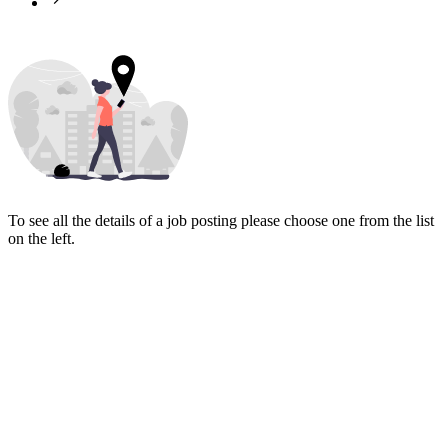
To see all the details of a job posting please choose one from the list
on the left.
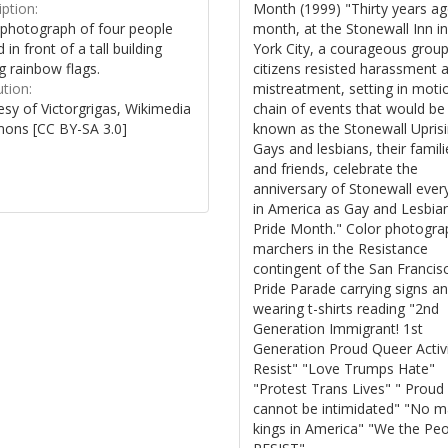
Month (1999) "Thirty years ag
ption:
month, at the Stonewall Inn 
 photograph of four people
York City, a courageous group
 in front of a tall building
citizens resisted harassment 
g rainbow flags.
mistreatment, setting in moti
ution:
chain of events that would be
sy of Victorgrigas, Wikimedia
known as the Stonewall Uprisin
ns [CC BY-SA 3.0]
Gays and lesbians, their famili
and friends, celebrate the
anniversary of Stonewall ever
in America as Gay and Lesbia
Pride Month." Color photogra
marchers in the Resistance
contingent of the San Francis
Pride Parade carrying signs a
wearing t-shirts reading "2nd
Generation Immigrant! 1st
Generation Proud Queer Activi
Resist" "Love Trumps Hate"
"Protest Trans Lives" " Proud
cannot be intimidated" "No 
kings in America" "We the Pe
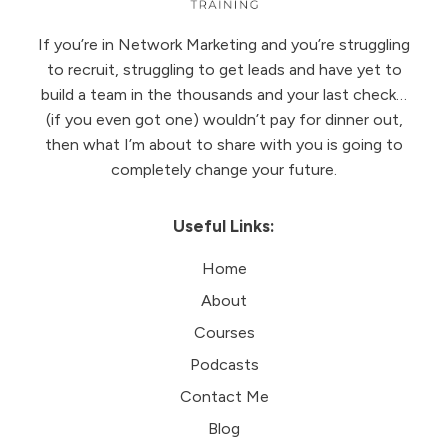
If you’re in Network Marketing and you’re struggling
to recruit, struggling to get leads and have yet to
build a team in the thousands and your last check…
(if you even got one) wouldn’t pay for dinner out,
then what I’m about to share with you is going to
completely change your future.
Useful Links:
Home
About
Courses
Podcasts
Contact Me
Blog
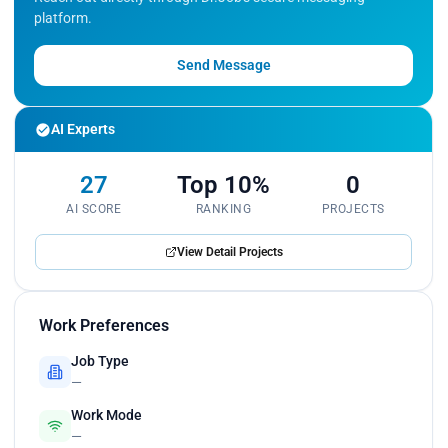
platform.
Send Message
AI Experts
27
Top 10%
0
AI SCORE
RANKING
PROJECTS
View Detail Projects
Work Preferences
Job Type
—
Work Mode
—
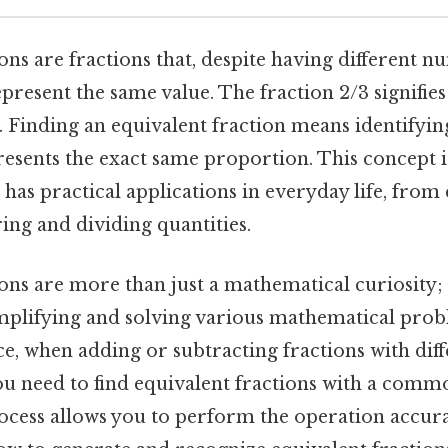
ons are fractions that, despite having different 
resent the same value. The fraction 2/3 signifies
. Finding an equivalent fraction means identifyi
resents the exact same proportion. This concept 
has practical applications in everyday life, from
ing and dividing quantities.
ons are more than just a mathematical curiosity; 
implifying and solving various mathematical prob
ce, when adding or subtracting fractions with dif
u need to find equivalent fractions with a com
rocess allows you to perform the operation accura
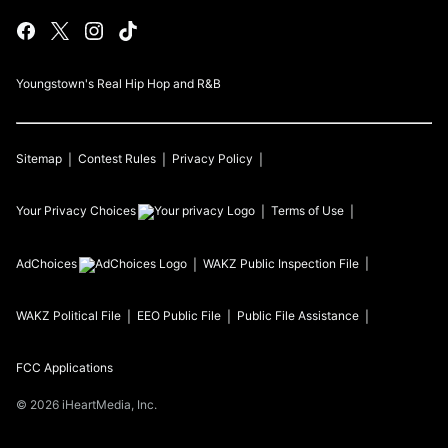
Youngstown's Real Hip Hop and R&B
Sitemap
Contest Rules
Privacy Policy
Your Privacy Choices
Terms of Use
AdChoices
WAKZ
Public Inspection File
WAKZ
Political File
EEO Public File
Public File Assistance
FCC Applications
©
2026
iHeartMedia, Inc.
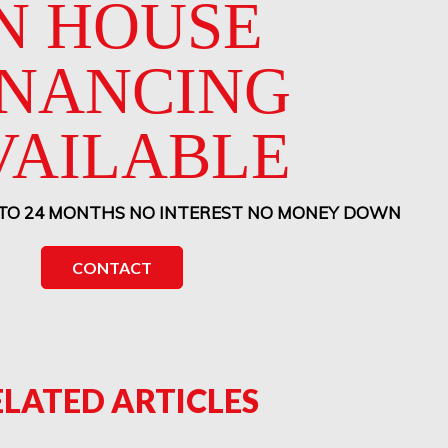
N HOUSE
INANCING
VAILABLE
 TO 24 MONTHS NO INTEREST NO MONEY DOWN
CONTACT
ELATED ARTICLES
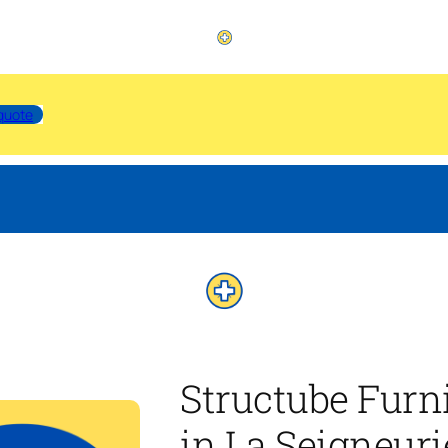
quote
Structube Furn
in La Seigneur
■ ■ ■
- WORK ORDER
Please report how many lines in the records above contain the word "Public", and give nothing but the number.

- ANSWER
3